■ Problem to work on
Make an exact copy of all the records, one that contains none of the pictures.

[Stored data entries]
========================

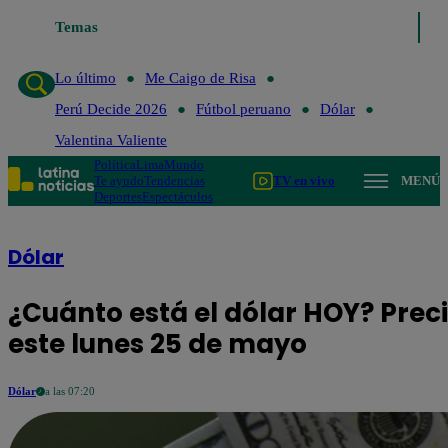
Temas
Lo último
Me Caigo de Risa
Perú Decide 2026
Lo último
Me Caigo de Risa
Perú Decide 2026
Fútbol peruano
Dólar
Valentina Valiente
Política
Lima
Mundo
Te ayudo
Tendencias
TV en vivo
MENÚ
Deportes
Espectáculos
Dólar
¿Cuánto está el dólar HOY? Prec
este lunes 25 de mayo
Dólar
a las 07:20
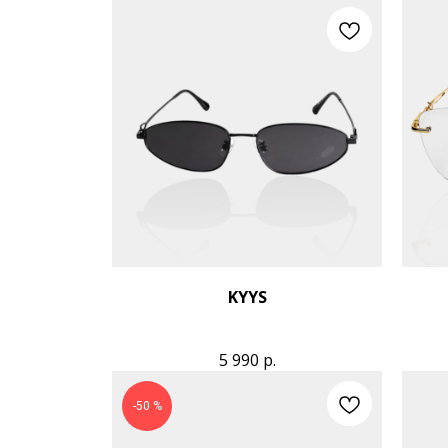
KYYS
5 990
р.
-50 %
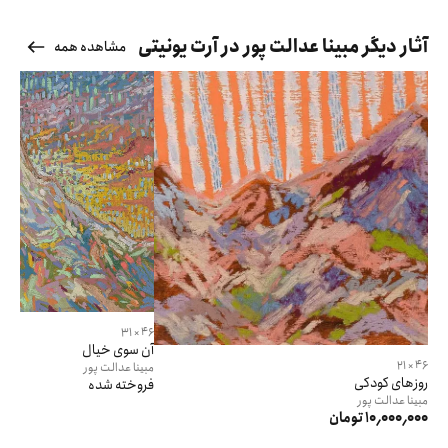
آثار دیگر مبینا عدالت پور در آرت یونیتی
مشاهده همه
46 × 31
آن سوی خیال
46 × 21
مبینا
عدالت پور
روزهای کودکی
فروخته شده
مبینا
عدالت پور
10٬000٬000 تومان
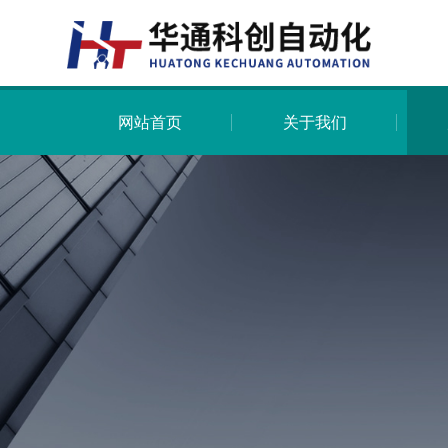
网站首页
关于我们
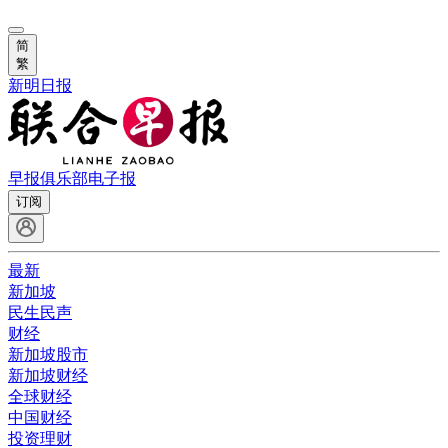
简
繁
新明日报
早报俱乐部
电子报
订阅
最新
新加坡
民生民声
财经
新加坡股市
新加坡财经
全球财经
中国财经
投资理财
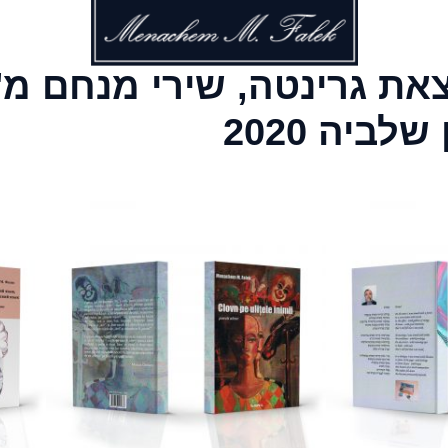
צאת גרינטה, שירי מנחם מ
ביה 2020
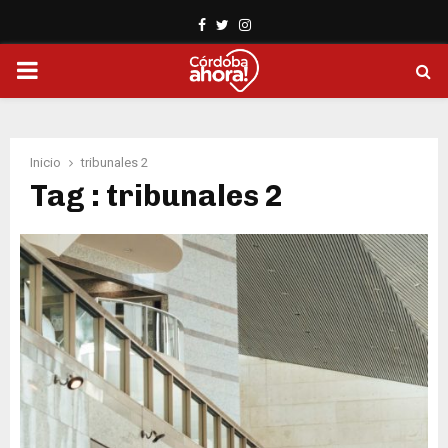
Facebook
Twitter
Instagram
PRIMARY
MENU
Inicio
tribunales 2
Tag : tribunales 2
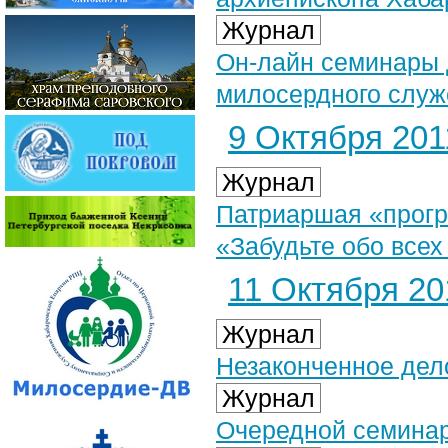
Журнал
Он-лайн семинары 
милосердного слу
9 Октября 2011
Журнал
Патриаршая «прогр
«Забудьте обо все
11 Октября 201
Журнал
Незаконченное дело
Журнал
Очередной семинар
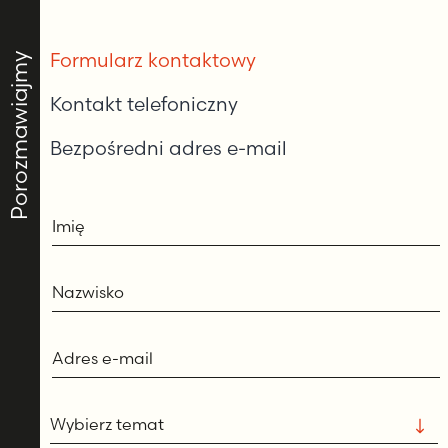
wpisów
Formularz kontaktowy
Porozmawiajmy
Kontakt telefoniczny
Bezpośredni adres e-mail
Imię
Nazwisko
Adres e-mail
Wybierz temat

========================

■ Exercise response
Temas
Lo último
Me Caigo de Risa
Perú Decide 2026
Lo último
Me Caigo de Risa
Perú Decide 2026
Fútbol peruano
Dólar
Valentina Valiente
Política
Lima
Mundo
Te ayudo
Tendencias
TV en vivo
MENÚ
Deportes
Espectáculos
Dólar
¿Cuánto está el dólar HOY? Prec
este lunes 25 de mayo
Dólar
a las 07:20
KYYS
5 990
р.
-50 %
آثار دیگر مبینا عدالت پور در آرت یونیتی
مشاهده همه
46 × 31
آن سوی خیال
46 × 21
مبینا
عدالت پور
روزهای کودکی
فروخته شده
مبینا
عدالت پور
10٬000٬000 تومان
网站首页
关于我们
简
繁
新明日报
早报俱乐部
电子报
订阅
最新
新加坡
民生民声
财经
新加坡股市
新加坡财经
全球财经
中国财经
投资理财
צאת גרינטה, שירי מנחם מ
ביה 2020
Facebook
Twitter
Instagram
PRIMARY
MENU
Inicio
tribunales 2
Tag : tribunales 2
Журнал
Он-лайн семинары 
милосердного слу
9 Октября 2011
Журнал
Патриаршая «прогр
«Забудьте обо все
11 Октября 201
Журнал
Незаконченное дело
Журнал
Очередной семинар
wpisów
Formularz kontaktowy
Porozmawiajmy
Kontakt telefoniczny
Bezpośredni adres e-mail
Imię
Nazwisko
Adres e-mail
Wybierz temat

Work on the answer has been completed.